Olive was glad to have company, Carmen realized that night. By the time they stood side by side on the rooftop deck at the New York Palace, she’d figured out one other thing: Olive had been secretly thrilled to see her coming out of Jobe’s room. She’d always wished for a daughter; she told Carmen this one afternoon while they shopped for clothes. It wasn’t that she didn’t love the boys, of course. But it was hard living in a house full of men, all scientists and math geeks, who said little and wouldn’t have noticed if she painted the walls bright orange.
Also, Jobe was her favorite and she so wanted him to have a nice girlfriend. “He’s the most considerate of my boys,” she’d said. “Even as a young child, he was the one who wanted to give away his allowance and bring poor people home to stay with us.”
“Is that what I am?” Carmen asked, only half joking. She still questioned Jobe’s family’s offer to help her with her last year of school. “Just some poor girl he dragged home?”
“Of course not,” Olive said, her hand fluttering. “You are like an extended family member.”
But she was not yet, in any way, a family member. And this was exactly the point. Olive wanted her son to have what he wanted.

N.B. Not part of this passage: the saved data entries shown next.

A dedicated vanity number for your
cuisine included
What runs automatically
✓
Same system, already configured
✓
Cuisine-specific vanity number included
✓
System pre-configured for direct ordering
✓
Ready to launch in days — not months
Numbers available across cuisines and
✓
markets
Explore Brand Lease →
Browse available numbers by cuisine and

And Jobe clearly wanted Carmen. So here she was.
“Have you thought about what you’ll do after graduation?” Olive asked, settling into a padded deck chair so she was facing the setting sun. “It’s nice that it coincides with Jobe’s finishing up. George and I were thinking we might send you two on a trip.”

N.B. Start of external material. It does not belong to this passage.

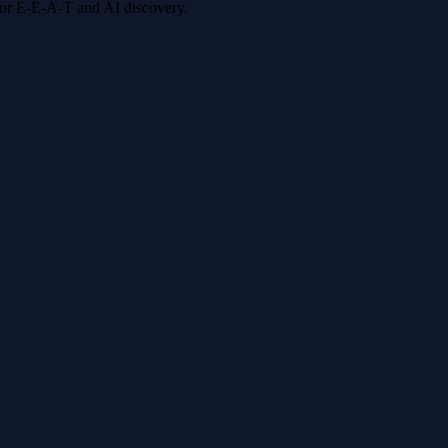
 for E-E-A-T and AI discovery.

“You’ve already sent me on a trip.” Carmen turned toward the older woman and spread her arms. “We’re here, in New York, staying in the nicest place I’ve ev
er seen—probably ever will see.”
“Yes, of course, but this is for your birthday. And it’s for me, too. A break, a girls’ getaway weekend. That’s all.”
Carmen closed her eyes and leaned back. There was no real danger of falling: the terrace wall hit her a few inches above the waist. But she liked the dizzying possibility. It was a little like the way she’d felt with Rory the last time, when he ran his hand down the front of her T-shirt then leaned in to kiss the hollow at the base of her throat. She shivered now, simultaneously turned on and disgusted. Even thinking such things in front of Olive was a betrayal.

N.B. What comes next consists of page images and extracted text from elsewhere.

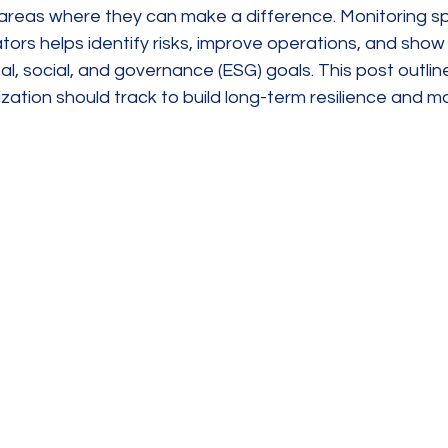
 areas where they can make a difference. Monitoring sp
tors helps identify risks, improve operations, and show r
, social, and governance (ESG) goals. This post outlin
zation should track to build long-term resilience and 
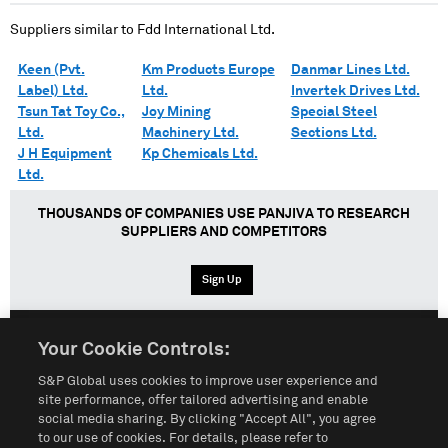
Suppliers similar to
Fdd International Ltd.
Keen (Pvt.
Km Products Europe
Danmar Lines Ltd.
Label) Ltd.
Ltd.
Invertek Drives Ltd.
Tsun Tat Toy Co.,
Joy Mining
Special Steel
Ltd.
Machinery Ltd.
Sections Ltd.
J H Equipment
Kp Chemicals Ltd.
Ltd.
THOUSANDS OF COMPANIES USE PANJIVA TO RESEARCH
SUPPLIERS AND COMPETITORS
Sign Up
Your Cookie Controls:
English
Español
中文
S&P Global uses cookies to improve user experience and
site performance, offer tailored advertising and enable
social media sharing. By clicking "Accept All", you agree
Terms of Use
Sitemap
Privacy Policy
Cookie Notice
to our use of cookies. For details, please refer to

“You barely know me.” Carmen’s eyes were still shut and her voice soft, absorbed by the wind. “I don’t think you should be doing all these things for me.” To her embarrassment, she felt tears gathering in her throat and turned, sightless, in the direction of the setting sun. She would miss Olive terribly. It would be like losing a mother all over again, only this time someone she adored. And Olive, surely, would hate Carmen for the rest of her life.
“I know more than you might imagine.” The wind had died down suddenly, and Olive’s words cut neatly through the air.
Carmen shook her head, swiping at her eyes as she pushed the hair out of her face. Then she refilled her glass and held up the bottle. Olive raised one finger and downed her champagne. Swallowing and nodding, she said, “I’d love some, thank you.”
Carmen poured and they sat, side by side, in their padded chairs. “What do you think you know?” she finally asked, hoping Olive would turn and say, Everything. I know you only tolerate when my son touches you, that you went out the other night with a real estate agent and let him finger fuck you under the table in a dark bar.